As a partner and head bartender at Brooklyn’s Clover Club, a bar known for its classics-driven menu, Macy is particularly equipped to tackle the iconic cocktail. “It’s easy to make a solid Old-Fashioned,” he says, “but it’s always about maximizing. To really get a strong and consistent recipe, you have to think about what the drink is about and what flavors you want to shine and how you want them to relate to each other and then take and isolate each one and build it back up.”
This is precisely what Macy did when crafting his current Old-Fashioned recipe, the result of over 40 different variations tested over several years. “I really took it apart,” says Macy, “I tried different ryes, I tried different bourbons, I tried split bases.”
As the backbone of the recipe, the whiskey choice is arguably the most crucial decision in any Old-Fashioned formula. Macy opts for rye rather than bourbon: “There’s this savoriness to rye that kind of dispenses any hint of lingering, cloying sweetness,” he says, highlighting the fact that the Old-Fashioned is essentially just sweetened whiskey. (“I feel like if I were to make a perfect bourbon Old-Fashioned that would be a whole other process. If you really get down to the nuts and bolts they’re almost two different drinks,” he says.) Macy’s recipe calls specifically for Wild Turkey 101 Rye. “It’s definitely rye, but it has sort of a nice buttery richness, too,” he notes.
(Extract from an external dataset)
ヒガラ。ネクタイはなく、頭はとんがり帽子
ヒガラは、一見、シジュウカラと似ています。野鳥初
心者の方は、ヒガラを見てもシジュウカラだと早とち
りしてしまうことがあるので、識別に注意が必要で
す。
For the sweetener, Macy landed on a teaspoon of 2:1 demerara syrup, which has become the go-to for many Old-Fashioned recipes. “I know demerara makes a good Old-Fashioned, but I wanted to know how much it mattered,” he explains. To arrive at demerara Macy tested a number of sugar varieties including standard simple syrup, rich simple syrup and both white and brown sugar cubes. “The ritual of muddling sugar cubes is really romantic and great if you’re making one or two Old-Fashioneds,” says Macy, but, he explains, a syrup allows for greater control and consistency, while demerara, specifically, adds a caramel note that plays well with whiskey.
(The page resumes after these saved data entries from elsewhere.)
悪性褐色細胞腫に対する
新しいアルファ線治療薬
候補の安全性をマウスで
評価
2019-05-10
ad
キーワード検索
In what has become something of a signature for Macy, the bitters component calls on a blend of Angostura, Bitter Truth Orange Bitters and Jerry Thomas Decanter Bitters, dubbed “Dad’s Bitters” by fellow Clover Club bartender Jelani Johnson. The latter enhances the clove and cinnamon notes of the Angostura while the former lends a fruity finish. “It has a nice bitterness and also has bright orange that isn’t too candied.”
The finishing touch comes in the form of both a lemon and orange twist, which together, like the choice of rye and bitters, keeps the drink from veering too far towards the sweet end of the spectrum. In a blind-tasting of 17 Old-Fashioneds from top bartenders, Macy’s version took top honors. But he admits that, while he’s pleased with this version, he’s still not quite finished.
“It’s this deep rabbit hole that I fell into,” he says, “and I’m still tumbling down.”